ASSIGNMENT:
In the records below, the lines between the one holding "RESIDENTIAL HOME LOANS" and the one holding "Cartoon episodes", inclusive, are to be transcribed exactly; no pictures are to be included.

*** INPUT RECORDS ***

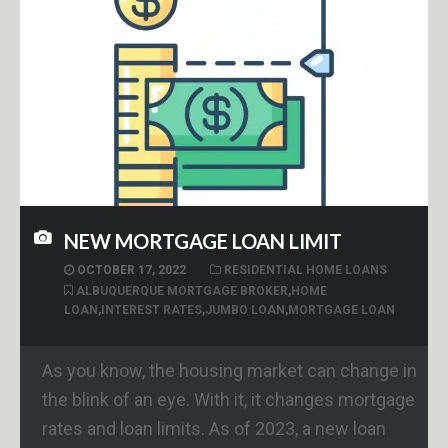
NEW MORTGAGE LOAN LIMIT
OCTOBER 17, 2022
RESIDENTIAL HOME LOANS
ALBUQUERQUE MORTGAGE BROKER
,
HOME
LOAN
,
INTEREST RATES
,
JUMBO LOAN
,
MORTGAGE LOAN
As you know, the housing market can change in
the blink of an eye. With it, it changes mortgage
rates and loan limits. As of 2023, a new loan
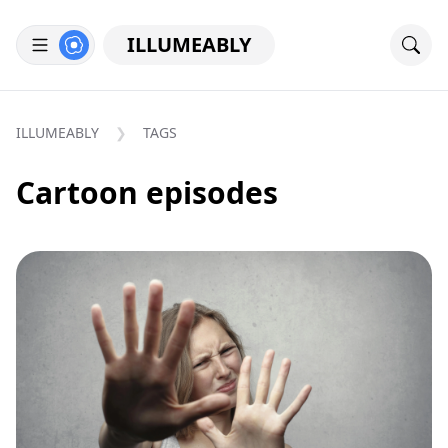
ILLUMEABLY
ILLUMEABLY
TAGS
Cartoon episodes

*** End of INPUT RECORDS ***
*** INPUT RECORDS ***

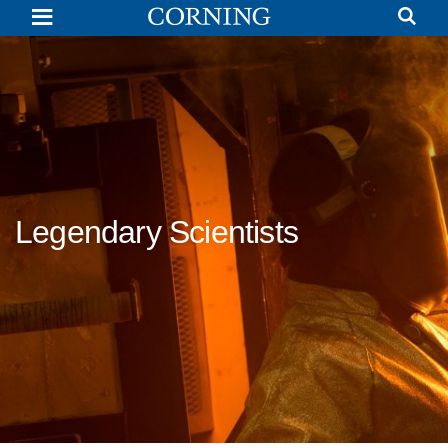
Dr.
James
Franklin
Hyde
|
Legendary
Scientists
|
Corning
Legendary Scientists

*** End of INPUT RECORDS ***

ANSWER FOR THIS EXERCISE:
RESIDENTIAL HOME LOANS
ALBUQUERQUE MORTGAGE BROKER
,
HOME
LOAN
,
INTEREST RATES
,
JUMBO LOAN
,
MORTGAGE LOAN
As you know, the housing market can change in
the blink of an eye. With it, it changes mortgage
rates and loan limits. As of 2023, a new loan
ILLUMEABLY
ILLUMEABLY
TAGS
Cartoon episodes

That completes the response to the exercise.